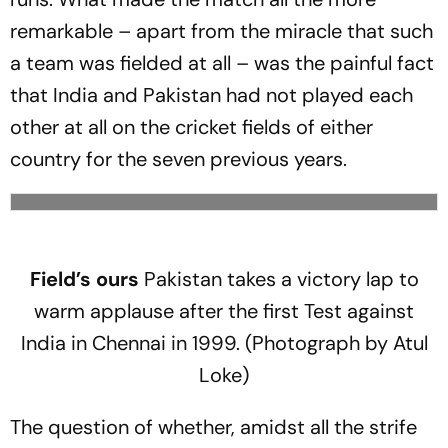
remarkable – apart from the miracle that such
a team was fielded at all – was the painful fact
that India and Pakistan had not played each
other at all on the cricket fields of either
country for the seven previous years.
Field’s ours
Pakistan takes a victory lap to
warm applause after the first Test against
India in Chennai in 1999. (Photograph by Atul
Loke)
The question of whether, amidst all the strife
━━━━
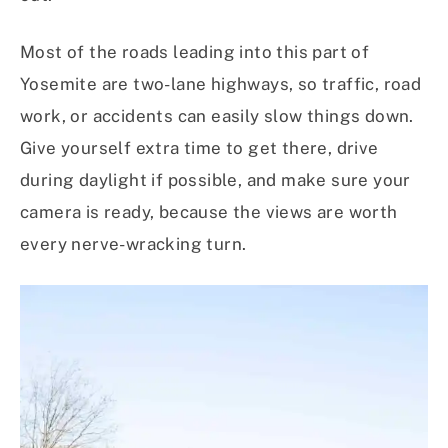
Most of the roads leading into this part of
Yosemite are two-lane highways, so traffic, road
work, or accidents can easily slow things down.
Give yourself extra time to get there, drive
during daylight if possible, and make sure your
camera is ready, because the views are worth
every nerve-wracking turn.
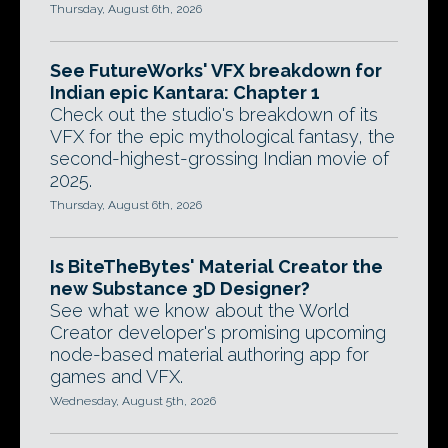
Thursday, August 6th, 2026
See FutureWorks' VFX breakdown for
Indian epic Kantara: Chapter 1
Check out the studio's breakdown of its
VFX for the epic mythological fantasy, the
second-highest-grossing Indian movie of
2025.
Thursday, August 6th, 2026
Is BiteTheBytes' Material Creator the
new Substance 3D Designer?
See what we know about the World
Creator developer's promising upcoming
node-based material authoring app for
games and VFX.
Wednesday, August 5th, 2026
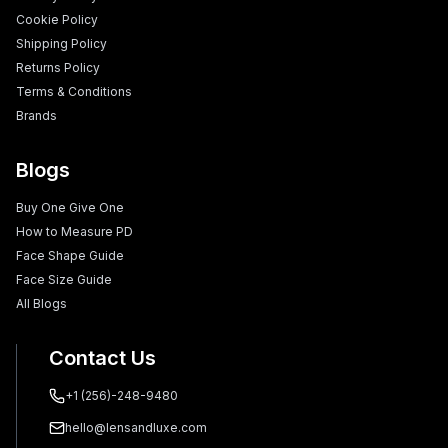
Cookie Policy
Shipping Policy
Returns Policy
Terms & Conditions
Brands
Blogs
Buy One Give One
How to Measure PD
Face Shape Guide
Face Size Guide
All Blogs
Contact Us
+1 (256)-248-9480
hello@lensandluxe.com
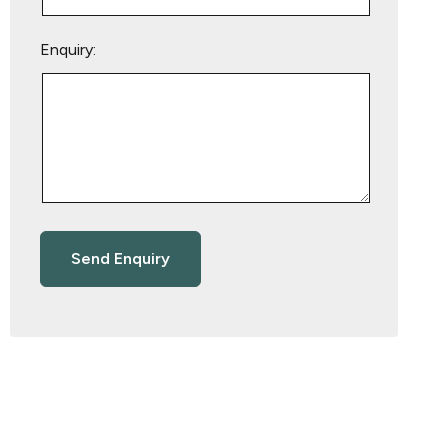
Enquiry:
━━━━
Reproduce every line above containing "Pakistan".

## WRITTEN ANSWER
that India and Pakistan had not played each
Pakistan takes a victory lap to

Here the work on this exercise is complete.